Cobcroft was the son of parents from the Sydney suburb of Summer Hill.[1] He attended Sydney Grammar School and represented the school in football, rowing and running.[1] He also played for Newtown in the Sydney Rugby Premiership as a full-back. After leaving school, he moved to Fiji in 1907 to work on the sugar plantations of C.S.R.[2] [1] He moved to Western Samoa in 1911 to manage Papaseea Plantations, and became manager of the Mulifanua Coconut Plantation during World War I.[1] After a brief stint working in the Territory of New Guinea, he returned to Western Samoa and established his own cocoa plantation.[1] He became President of the Planters Association and Vice President of Apia Turf Club.[1]

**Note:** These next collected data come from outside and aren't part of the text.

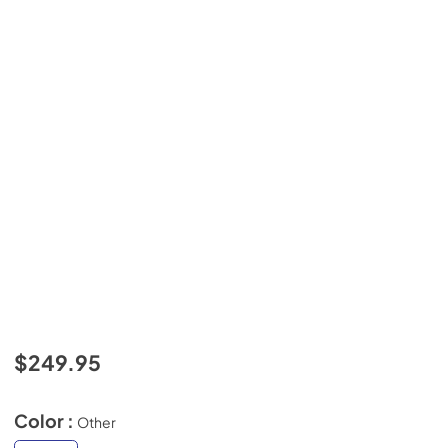
$249.95
Color :
Other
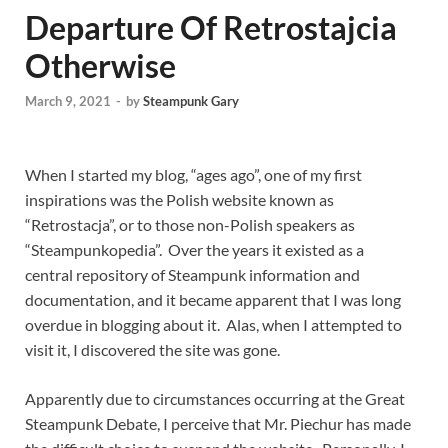
Departure Of Retrostajcia
Otherwise
March 9, 2021
-
by
Steampunk Gary
When I started my blog, “ages ago”, one of my first
inspirations was the Polish website known as
“Retrostacja”, or to those non-Polish speakers as
“Steampunkopedia”. Over the years it existed as a
central repository of Steampunk information and
documentation, and it became apparent that I was long
overdue in blogging about it. Alas, when I attempted to
visit it, I discovered the site was gone.
Apparently due to circumstances occurring at the Great
Steampunk Debate, I perceive that Mr. Piechur has made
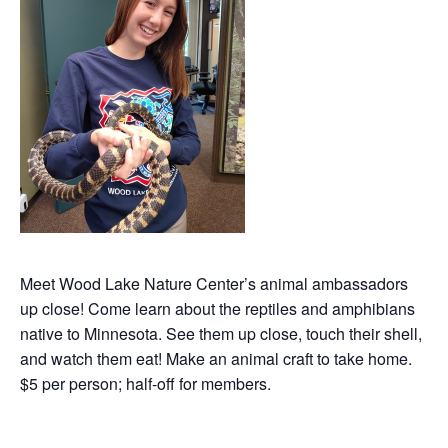
Meet Wood Lake Nature Center’s animal ambassadors
up close! Come learn about the reptiles and amphibians
native to Minnesota. See them up close, touch their shell,
and watch them eat! Make an animal craft to take home.
$5 per person; half-off for members.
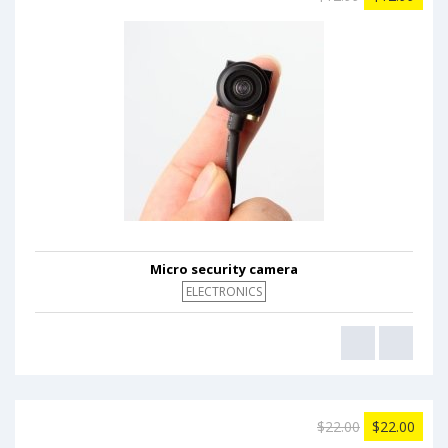
Micro security camera
ELECTRONICS
$22.00
$22.00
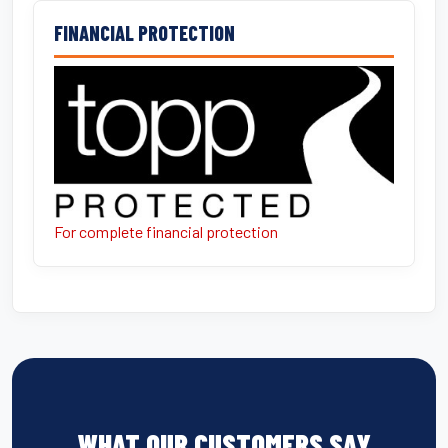
FINANCIAL PROTECTION
For complete financial protection
WHAT OUR CUSTOMERS SAY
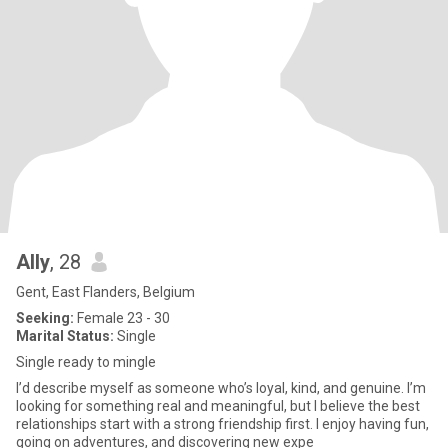
Ally
, 28
Gent, East Flanders, Belgium
Seeking:
Female 23 - 30
Marital Status:
Single
Single ready to mingle
I’d describe myself as someone who’s loyal, kind, and genuine. I’m
looking for something real and meaningful, but I believe the best
relationships start with a strong friendship first. I enjoy having fun,
going on adventures, and discovering new expe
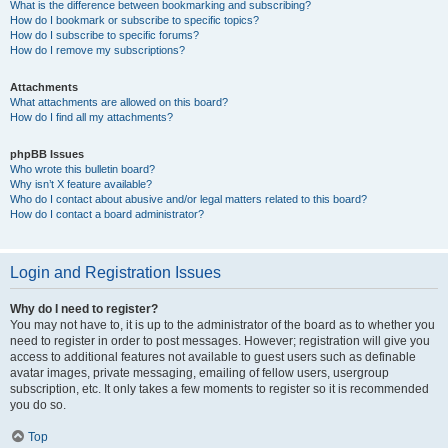
What is the difference between bookmarking and subscribing?
How do I bookmark or subscribe to specific topics?
How do I subscribe to specific forums?
How do I remove my subscriptions?
Attachments
What attachments are allowed on this board?
How do I find all my attachments?
phpBB Issues
Who wrote this bulletin board?
Why isn’t X feature available?
Who do I contact about abusive and/or legal matters related to this board?
How do I contact a board administrator?
Login and Registration Issues
Why do I need to register?
You may not have to, it is up to the administrator of the board as to whether you
need to register in order to post messages. However; registration will give you
access to additional features not available to guest users such as definable
avatar images, private messaging, emailing of fellow users, usergroup
subscription, etc. It only takes a few moments to register so it is recommended
you do so.
Top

Cobcroft contested the 1932 elections to the Legislative Council with the support of the Chamber of Commerce and the Planters' Association. He was elected alongside his brother-in-law Irving Carruthers.[1] He unexpectedly lost his seat in the 1935 elections, receiving the fewest votes of the four candidates running for the two seats.[3] The following year he was amongst the founders of the United Progressive Party, becoming its first chairman.[4]
He died on 5 September 1955 in Auckland at the age of 70.[5]